*REQUIRED ACTION:*
Retype the whole listing, please, keeping every line exact and dropping the pictures.

*DATA TO USE:*
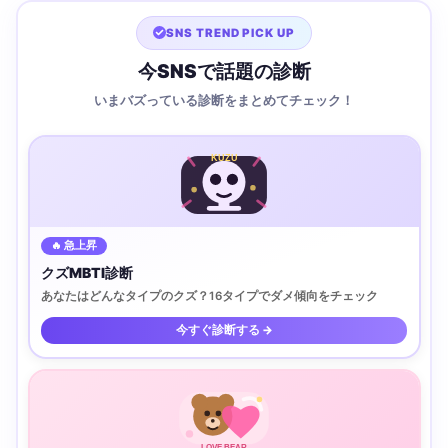
SNS TREND PICK UP
今SNSで話題の診断
いまバズっている診断をまとめてチェック！
KUZU
🔥 急上昇
クズMBTI診断
あなたはどんなタイプのクズ？16タイプでダメ傾向をチェック
今すぐ診断する →
LOVE BEAR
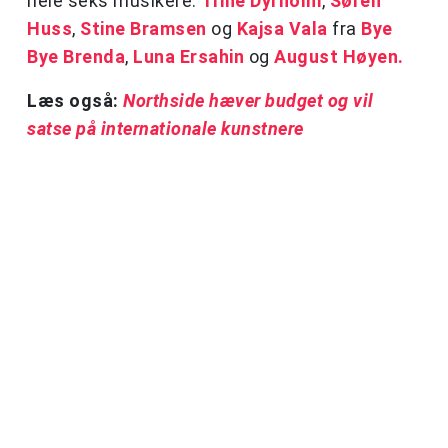
hele seks musikere:
Trine Dyrholm
,
Søren
Huss
,
Stine Bramsen
og
Kajsa Vala
fra
Bye
Bye Brenda
,
Luna Ersahin
og
August Høyen.
Læs også:
Northside hæver budget og vil
satse på internationale kunstnere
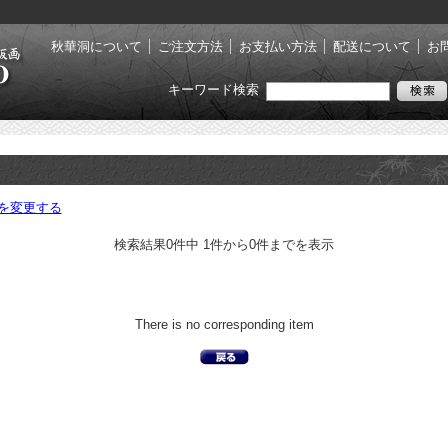
秋華洞について
ご注文方法
お支払い方法
配送について
お
キーワード検索
を変更する
検索結果0件中 1件から0件までを表示
There is no corresponding item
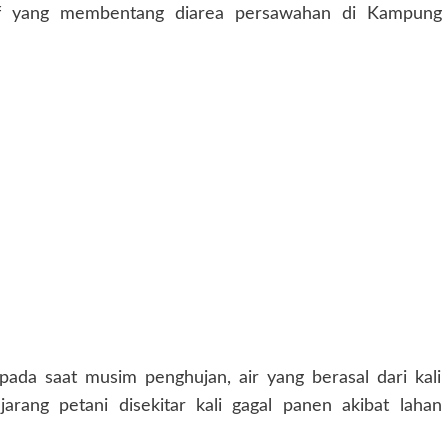
tif yang membentang diarea persawahan di Kampung
 pada saat musim penghujan, air yang berasal dari kali
arang petani disekitar kali gagal panen akibat lahan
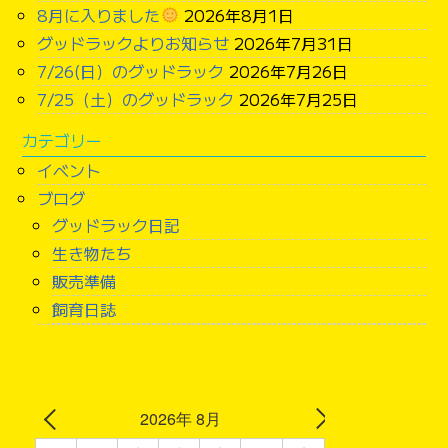
8月に入りました
2026年8月1日
グッドラックよりお知らせ
2026年7月31日
7/26(日）のグッドラック
2026年7月26日
7/25（土）のグッドラック
2026年7月25日
カテゴリー
イベント
ブログ
グッドラック日記
生き物たち
販売準備
飼育日誌
2026年 8月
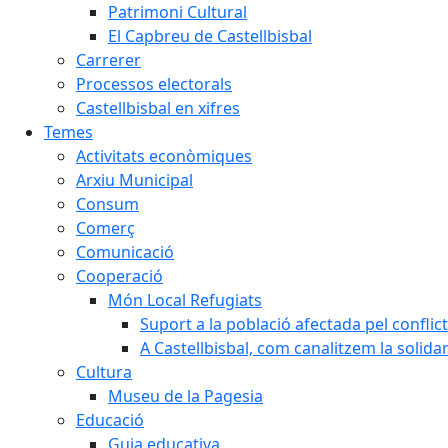
Patrimoni Cultural
El Capbreu de Castellbisbal
Carrerer
Processos electorals
Castellbisbal en xifres
Temes
Activitats econòmiques
Arxiu Municipal
Consum
Comerç
Comunicació
Cooperació
Món Local Refugiats
Suport a la població afectada pel conflic
A Castellbisbal, com canalitzem la solida
Cultura
Museu de la Pagesia
Educació
Guia educativa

*EXERCISE RESULT:*
SNS TREND PICK UP
今SNSで話題の診断
いまバズっている診断をまとめてチェック！
KUZU
🔥 急上昇
クズMBTI診断
あなたはどんなタイプのクズ？16タイプでダメ傾向をチェック
今すぐ診断する →
LOVE BEAR
hele seks musikere:
Trine Dyrholm
,
Søren
Huss
,
Stine Bramsen
og
Kajsa Vala
fra
Bye
Bye Brenda
,
Luna Ersahin
og
August Høyen.
Læs også:
Northside hæver budget og vil
satse på internationale kunstnere
秋華洞について
ご注文方法
お支払い方法
配送について
お
キーワード検索
を変更する
検索結果0件中 1件から0件までを表示
There is no corresponding item
tif yang membentang diarea persawahan di Kampung
 pada saat musim penghujan, air yang berasal dari kali
arang petani disekitar kali gagal panen akibat lahan
8月に入りました
2026年8月1日
グッドラックよりお知らせ
2026年7月31日
7/26(日）のグッドラック
2026年7月26日
7/25（土）のグッドラック
2026年7月25日
カテゴリー
イベント
ブログ
グッドラック日記
生き物たち
販売準備
飼育日誌
2026年 8月
Patrimoni Cultural
El Capbreu de Castellbisbal
Carrerer
Processos electorals
Castellbisbal en xifres
Temes
Activitats econòmiques
Arxiu Municipal
Consum
Comerç
Comunicació
Cooperació
Món Local Refugiats
Suport a la població afectada pel conflic
A Castellbisbal, com canalitzem la solida
Cultura
Museu de la Pagesia
Educació
Guia educativa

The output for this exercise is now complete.